While it hasn’t got nearly the attention, the same tensions between wealthy tech employers and local interest groups – which see the employers as hurting quality of life by increasing congestion and by making housing costlier – are playing out in the June 5 San Francisco mayor’s race. It’s being held to fill the vacancy created by Mayor Ed Lee’s death from a heart attack on Dec. 12. Lee’s death was lamented by tech executives who called him a key to San Francisco’s emergence as a world tech capital.
That sentiment is far from universal. A May 15 Business Insider analysis by Melia Robinson that was featured on the San Francisco Chronicle website was headlined “San Francisco is fed up with Big Tech, and residents are begging the next mayor to do something about it.”
Leading mayoral candidates critical of tech’s effects
It’s difficult to be confident who’s leading the mayor’s race since San Francisco is one of a handful of cities to use a top-three ranked voting system in which a candidate who doesn’t get a majority in the initial tally can still win based on her or his second- and third-place votes. But the consensus top three are all liberal to very liberal Democrats by national, if not San Francisco, standards. They are Board of Supervisors Chairwoman London Breed, who would be the city’s first African-American woman mayor and has the support of former Mayor Willie Brown’s business-friendly coalition; Supervisor Jane Kim, who would be the city’s first Korean-American mayor and is a mostly beloved figure among local progressives; and former state Sen. Mark Leno, who would be the city’s first openly gay mayor and who also runs well to Breed’s left.
Breed, who was deposed as acting mayor by progressive supervisors earlier this year, seems to want the most limited policy changes aimed at tech workers. She has backed limits on short-term rentals by companies like Airbnb and wants to cap the number of ride-hailing vehicles at any given time, and perhaps put restrictions on food deliveries as well.

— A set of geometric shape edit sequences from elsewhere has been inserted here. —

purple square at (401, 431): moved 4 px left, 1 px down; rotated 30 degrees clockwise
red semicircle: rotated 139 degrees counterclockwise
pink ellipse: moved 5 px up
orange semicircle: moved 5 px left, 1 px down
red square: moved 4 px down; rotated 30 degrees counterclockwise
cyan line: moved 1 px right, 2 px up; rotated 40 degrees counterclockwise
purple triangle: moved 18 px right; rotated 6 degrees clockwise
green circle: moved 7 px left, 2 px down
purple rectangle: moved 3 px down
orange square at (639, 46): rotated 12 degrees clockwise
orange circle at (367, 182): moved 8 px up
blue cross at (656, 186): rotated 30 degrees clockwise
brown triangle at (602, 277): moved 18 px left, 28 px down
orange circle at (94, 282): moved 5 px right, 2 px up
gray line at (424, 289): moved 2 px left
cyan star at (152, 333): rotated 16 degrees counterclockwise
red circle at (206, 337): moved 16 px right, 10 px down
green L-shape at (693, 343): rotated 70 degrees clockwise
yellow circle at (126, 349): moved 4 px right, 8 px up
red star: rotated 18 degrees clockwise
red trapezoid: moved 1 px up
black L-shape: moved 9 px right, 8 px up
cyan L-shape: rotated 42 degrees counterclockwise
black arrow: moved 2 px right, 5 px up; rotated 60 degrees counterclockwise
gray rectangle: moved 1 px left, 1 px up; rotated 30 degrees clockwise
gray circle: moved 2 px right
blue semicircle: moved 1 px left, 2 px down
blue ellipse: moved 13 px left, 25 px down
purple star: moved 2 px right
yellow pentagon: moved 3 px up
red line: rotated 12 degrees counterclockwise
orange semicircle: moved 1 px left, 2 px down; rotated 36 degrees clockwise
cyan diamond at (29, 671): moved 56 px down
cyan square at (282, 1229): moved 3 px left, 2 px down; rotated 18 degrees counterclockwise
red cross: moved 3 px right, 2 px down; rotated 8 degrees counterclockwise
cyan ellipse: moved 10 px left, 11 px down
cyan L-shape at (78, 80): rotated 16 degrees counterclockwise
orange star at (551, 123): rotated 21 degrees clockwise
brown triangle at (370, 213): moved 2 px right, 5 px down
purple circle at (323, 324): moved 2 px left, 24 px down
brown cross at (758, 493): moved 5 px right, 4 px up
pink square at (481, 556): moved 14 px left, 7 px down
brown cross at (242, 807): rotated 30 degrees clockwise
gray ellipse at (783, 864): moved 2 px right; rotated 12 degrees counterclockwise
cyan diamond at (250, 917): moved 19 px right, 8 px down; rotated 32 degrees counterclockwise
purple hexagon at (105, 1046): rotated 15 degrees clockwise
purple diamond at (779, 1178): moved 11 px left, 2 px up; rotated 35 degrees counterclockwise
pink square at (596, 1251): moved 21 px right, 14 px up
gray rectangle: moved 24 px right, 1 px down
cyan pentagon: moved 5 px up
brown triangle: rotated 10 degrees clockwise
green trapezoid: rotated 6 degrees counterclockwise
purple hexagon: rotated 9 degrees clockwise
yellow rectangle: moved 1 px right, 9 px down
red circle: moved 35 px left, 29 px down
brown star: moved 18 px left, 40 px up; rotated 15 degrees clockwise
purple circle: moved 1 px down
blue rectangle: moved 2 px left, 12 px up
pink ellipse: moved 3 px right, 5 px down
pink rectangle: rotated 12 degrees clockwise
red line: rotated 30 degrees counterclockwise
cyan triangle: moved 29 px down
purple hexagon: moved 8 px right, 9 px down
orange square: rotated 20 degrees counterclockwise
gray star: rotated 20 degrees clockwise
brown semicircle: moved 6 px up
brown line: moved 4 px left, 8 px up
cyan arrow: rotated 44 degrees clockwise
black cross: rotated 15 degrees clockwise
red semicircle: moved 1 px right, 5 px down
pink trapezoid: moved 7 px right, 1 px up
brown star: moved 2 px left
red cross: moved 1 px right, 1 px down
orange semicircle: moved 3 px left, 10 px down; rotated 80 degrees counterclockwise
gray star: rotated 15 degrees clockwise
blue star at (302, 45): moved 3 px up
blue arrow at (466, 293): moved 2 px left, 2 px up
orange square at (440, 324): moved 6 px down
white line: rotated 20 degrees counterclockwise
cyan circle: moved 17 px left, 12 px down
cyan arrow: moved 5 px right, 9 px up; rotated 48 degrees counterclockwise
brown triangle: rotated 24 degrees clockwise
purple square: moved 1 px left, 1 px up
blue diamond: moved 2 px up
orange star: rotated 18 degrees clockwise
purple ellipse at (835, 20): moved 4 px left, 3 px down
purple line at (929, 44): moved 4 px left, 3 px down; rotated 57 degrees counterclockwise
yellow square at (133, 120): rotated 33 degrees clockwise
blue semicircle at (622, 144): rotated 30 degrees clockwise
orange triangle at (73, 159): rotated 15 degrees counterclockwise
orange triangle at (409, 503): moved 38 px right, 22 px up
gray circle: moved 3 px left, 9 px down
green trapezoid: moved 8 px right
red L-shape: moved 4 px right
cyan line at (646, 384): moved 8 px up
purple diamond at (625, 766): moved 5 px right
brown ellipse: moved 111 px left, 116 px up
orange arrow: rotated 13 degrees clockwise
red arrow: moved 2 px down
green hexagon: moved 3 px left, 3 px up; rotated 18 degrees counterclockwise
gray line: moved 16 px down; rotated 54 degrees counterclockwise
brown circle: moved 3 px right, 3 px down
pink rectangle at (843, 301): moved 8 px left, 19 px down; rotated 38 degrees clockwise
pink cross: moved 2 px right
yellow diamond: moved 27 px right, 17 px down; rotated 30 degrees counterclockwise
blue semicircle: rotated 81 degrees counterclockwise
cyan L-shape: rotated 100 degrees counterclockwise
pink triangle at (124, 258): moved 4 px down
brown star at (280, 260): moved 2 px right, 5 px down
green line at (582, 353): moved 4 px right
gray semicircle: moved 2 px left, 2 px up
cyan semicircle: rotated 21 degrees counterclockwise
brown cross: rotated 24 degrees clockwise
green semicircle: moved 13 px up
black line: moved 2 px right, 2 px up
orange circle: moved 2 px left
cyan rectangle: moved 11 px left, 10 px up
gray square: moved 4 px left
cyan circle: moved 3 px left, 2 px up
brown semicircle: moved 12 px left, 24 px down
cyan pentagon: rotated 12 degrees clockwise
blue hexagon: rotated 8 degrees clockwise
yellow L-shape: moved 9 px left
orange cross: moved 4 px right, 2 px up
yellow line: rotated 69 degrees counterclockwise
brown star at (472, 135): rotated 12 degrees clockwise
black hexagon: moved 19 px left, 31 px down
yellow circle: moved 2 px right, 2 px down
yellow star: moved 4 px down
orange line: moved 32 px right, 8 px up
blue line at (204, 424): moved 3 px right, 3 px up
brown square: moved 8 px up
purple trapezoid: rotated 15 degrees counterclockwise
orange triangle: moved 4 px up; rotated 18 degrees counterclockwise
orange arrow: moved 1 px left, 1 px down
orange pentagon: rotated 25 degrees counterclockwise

Kim wants tech companies to improve pay and benefits for lower-rung workers so they can live in the city. She says companies subcontract services for janitorial and cafeteria work so they can avoid responsibility for the poor quality of life for those hired. She has expressed interest in requiring Uber and Lyft to pay a per-rider fee.
Leno wants to impose hiring rules on city tech companies to force them to hire city residents. He says this hiring shouldn’t just be for blue-collar positions but for administrative and sales jobs. He has also called for tech firms and their employers to “invest” in the city by committing to improving its lifestyle for those beyond the wealthy.
Some warn tech firms shouldn’t be taken for granted
The only Republican in the race – business consultant Richie Greenberg – and business groups say that mayoral candidates shouldn’t take tech companies for granted. They note that the city’s tech boom may have peaked in 2016, with exploding housing costs hurting San Francisco more than the broader Bay Area-Silicon Valley tech region in general.
But this point of view is a tough sell going into June 5’s voting. Perhaps the best example of this is a deal orchestrated in 2011 by then-Mayor Lee with the support of Supervisor Kim to revitalize the rough Tenderloin and Mid-Market districts west of downtown by giving a six-year break on city payroll taxes to companies located there. This was meant to keep Twitter’s headquarters from moving out of the city and to attract new tech firms to the area.
The proposal was widely seen as a smart way to maintain San Francisco’s tech momentum in 2011. In 2014, business groups hailed the agreement for keeping Twitter and for creating 13,000 jobs and generating much more revenue for the city than the sums lost because of the tax break.
But that same year, a San Francisco Chronicle analysis noted that the deal was seen by many residents as a sign of the city caving to business pressure – and it has emerged as a reason for progressives to question Kim’s bona fides.